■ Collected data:

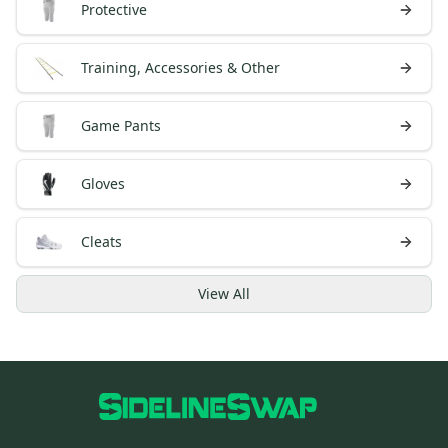
Protective
Training, Accessories & Other
Game Pants
Gloves
Cleats
View
All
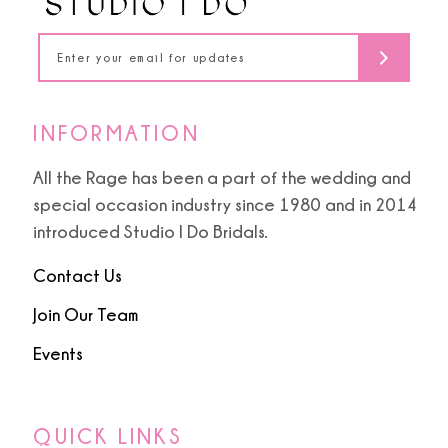
5
14
6
7
INFORMATION
8
All the Rage has been a part of the wedding and
special occasion industry since 1980 and in 2014
9
introduced Studio I Do Bridals.
10
Contact Us
Join Our Team
11
Events
12
13
QUICK LINKS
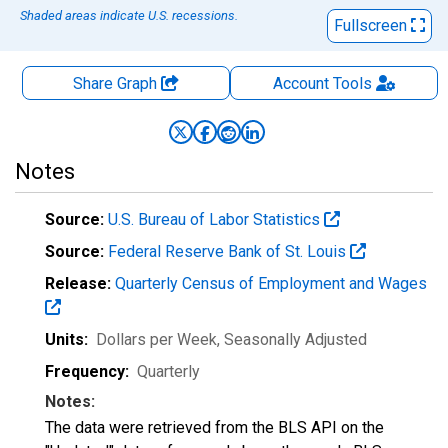
Shaded areas indicate U.S. recessions.
Fullscreen
Share Graph
Account
Tools
Notes
Source:
U.S. Bureau of Labor Statistics
Source:
Federal Reserve Bank of St. Louis
Release:
Quarterly Census of Employment and Wages
Units:
Dollars per Week
, Seasonally Adjusted
Frequency:
Quarterly
Notes:
The data were retrieved from the BLS API on the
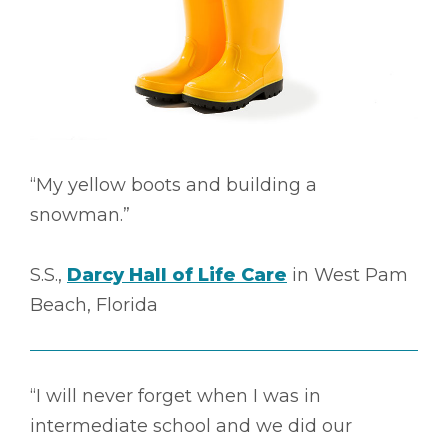
“My yellow boots and building a
snowman.”
S.S.,
Darcy Hall of Life Care
in West Pam
Beach, Florida
“I will never forget when I was in
intermediate school and we did our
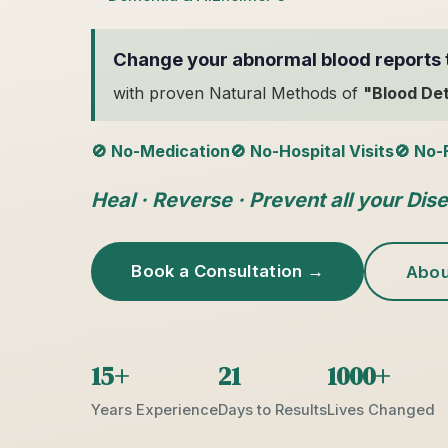
Change your abnormal blood reports 
with proven Natural Methods of
"Blood De
🚫 No-Medication
🚫 No-Hospital Visits
🚫 No-
Heal · Reverse · Prevent all your Dis
Book a Consultation →
Abou
15+
21
1000+
Years Experience
Days to Results
Lives Changed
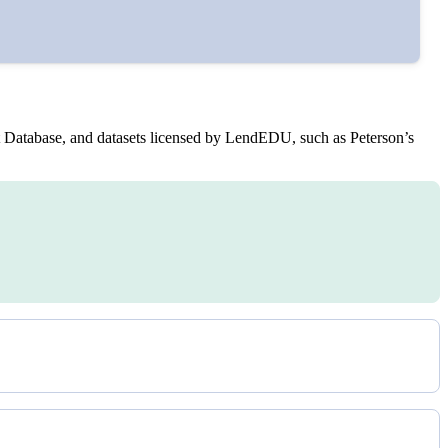
bes.
Database, and datasets licensed by LendEDU, such as Peterson’s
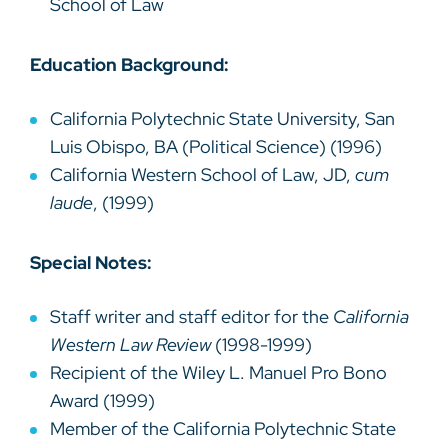
School of Law
Education Background:
California Polytechnic State University, San
Luis Obispo, BA (Political Science) (1996)
California Western School of Law, JD,
cum
laude
, (1999)
Special Notes:
Staff writer and staff editor for the
California
Western Law Review
(1998-1999)
Recipient of the Wiley L. Manuel Pro Bono
Award (1999)
Member of the California Polytechnic State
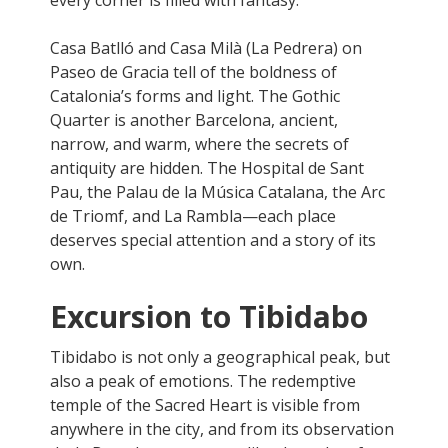
Casa Batlló and Casa Milà (La Pedrera) on
Paseo de Gracia tell of the boldness of
Catalonia’s forms and light. The Gothic
Quarter is another Barcelona, ancient,
narrow, and warm, where the secrets of
antiquity are hidden. The Hospital de Sant
Pau, the Palau de la Música Catalana, the Arc
de Triomf, and La Rambla—each place
deserves special attention and a story of its
own.
Excursion to Tibidabo
Tibidabo is not only a geographical peak, but
also a peak of emotions. The redemptive
temple of the Sacred Heart is visible from
anywhere in the city, and from its observation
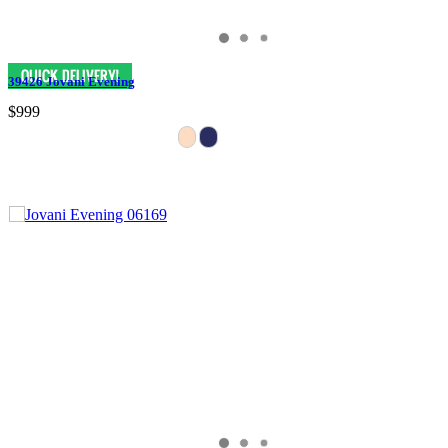
39426 Jovani Evening
$999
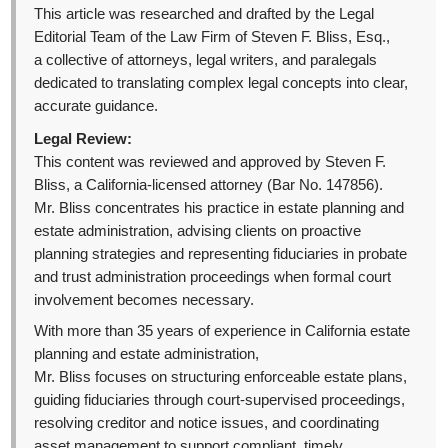
This article was researched and drafted by the Legal
Editorial Team of the Law Firm of Steven F. Bliss, Esq.,
a collective of attorneys, legal writers, and paralegals
dedicated to translating complex legal concepts into clear,
accurate guidance.
Legal Review:
This content was reviewed and approved by Steven F.
Bliss, a California-licensed attorney (Bar No. 147856).
Mr. Bliss concentrates his practice in estate planning and
estate administration, advising clients on proactive
planning strategies and representing fiduciaries in probate
and trust administration proceedings when formal court
involvement becomes necessary.
With more than 35 years of experience in California estate
planning and estate administration,
Mr. Bliss focuses on structuring enforceable estate plans,
guiding fiduciaries through court-supervised proceedings,
resolving creditor and notice issues, and coordinating
asset management to support compliant, timely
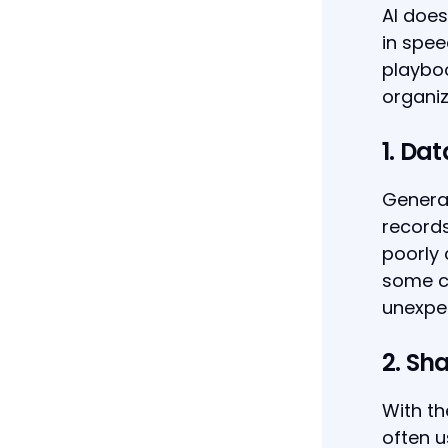
AI does
in spee
playboo
organiz
1. Da
Genera
records
poorly 
some ca
unexpe
2. Sh
With t
often u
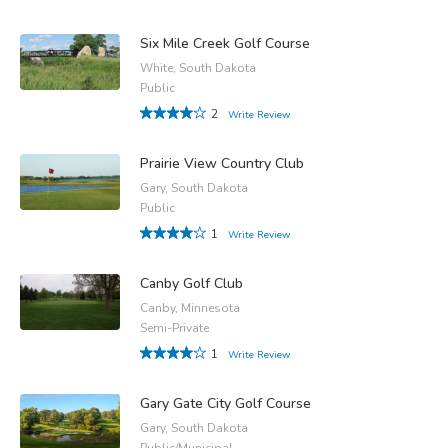
Six Mile Creek Golf Course
White, South Dakota
Public
2
Write Review
Prairie View Country Club
Gary, South Dakota
Public
1
Write Review
Canby Golf Club
Canby, Minnesota
Semi-Private
1
Write Review
Gary Gate City Golf Course
Gary, South Dakota
Public/Municipal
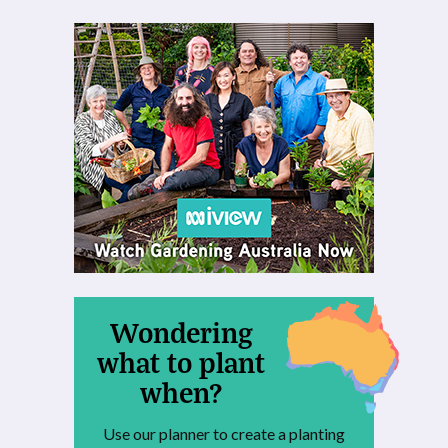
Wondering
what to plant
when?
Use our planner to create a planting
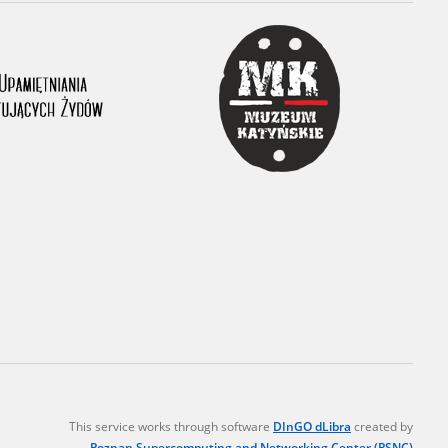
r of two
by minors only
ls of historical
h they were made,
human memory
ctions.
ablished the
3, we commenced
ocumenting Russian
sons, full access
stitute in Warsaw
This service works through software
DInGO dLibra
created by
Poznan Supercomputing and Networking Center (PSNC)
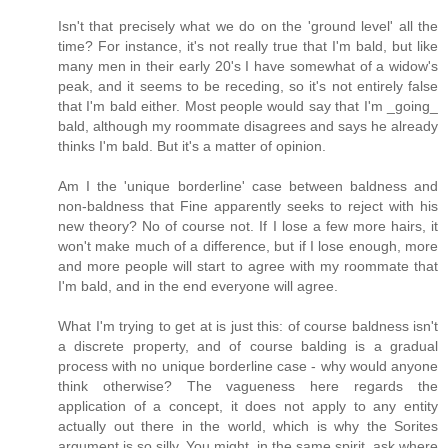
Isn't that precisely what we do on the 'ground level' all the
time? For instance, it's not really true that I'm bald, but like
many men in their early 20's I have somewhat of a widow's
peak, and it seems to be receding, so it's not entirely false
that I'm bald either. Most people would say that I'm _going_
bald, although my roommate disagrees and says he already
thinks I'm bald. But it's a matter of opinion.
Am I the 'unique borderline' case between baldness and
non-baldness that Fine apparently seeks to reject with his
new theory? No of course not. If I lose a few more hairs, it
won't make much of a difference, but if I lose enough, more
and more people will start to agree with my roommate that
I'm bald, and in the end everyone will agree.
What I'm trying to get at is just this: of course baldness isn't
a discrete property, and of course balding is a gradual
process with no unique borderline case - why would anyone
think otherwise? The vagueness here regards the
application of a concept, it does not apply to any entity
actually out there in the world, which is why the Sorites
argument is so silly. You might, in the same spirit, ask where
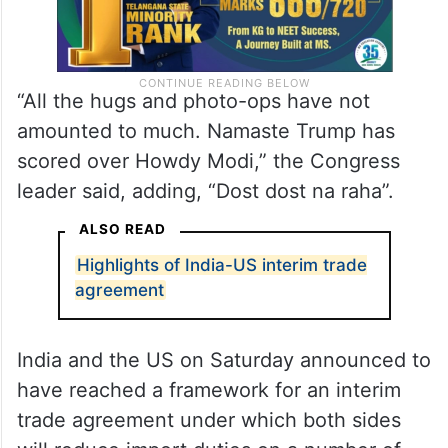
“All the hugs and photo-ops have not
amounted to much. Namaste Trump has
scored over Howdy Modi,” the Congress
leader said, adding, “Dost dost na raha”.
ALSO READ
Highlights of India-US interim trade
agreement
India and the US on Saturday announced to
have reached a framework for an interim
trade agreement under which both sides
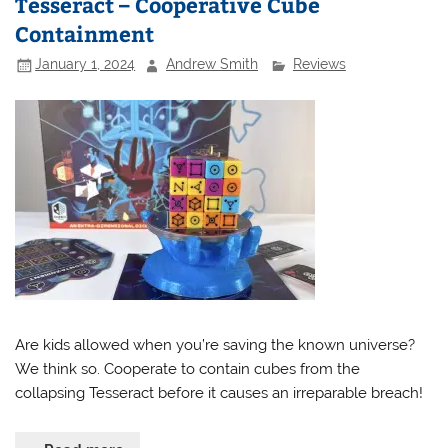
Tesseract – Cooperative Cube
Containment
January 1, 2024
Andrew Smith
Reviews
Are kids allowed when you’re saving the known universe?
We think so. Cooperate to contain cubes from the
collapsing Tesseract before it causes an irreparable breach!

■ WORK TO COMPLETE: Among the lines of the data above, find those with the word "from" and show them.

■ OUTPUT BELOW:
The data were retrieved from the BLS API on the
temple of the Sacred Heart is visible from
anywhere in the city, and from its observation
We think so. Cooperate to contain cubes from the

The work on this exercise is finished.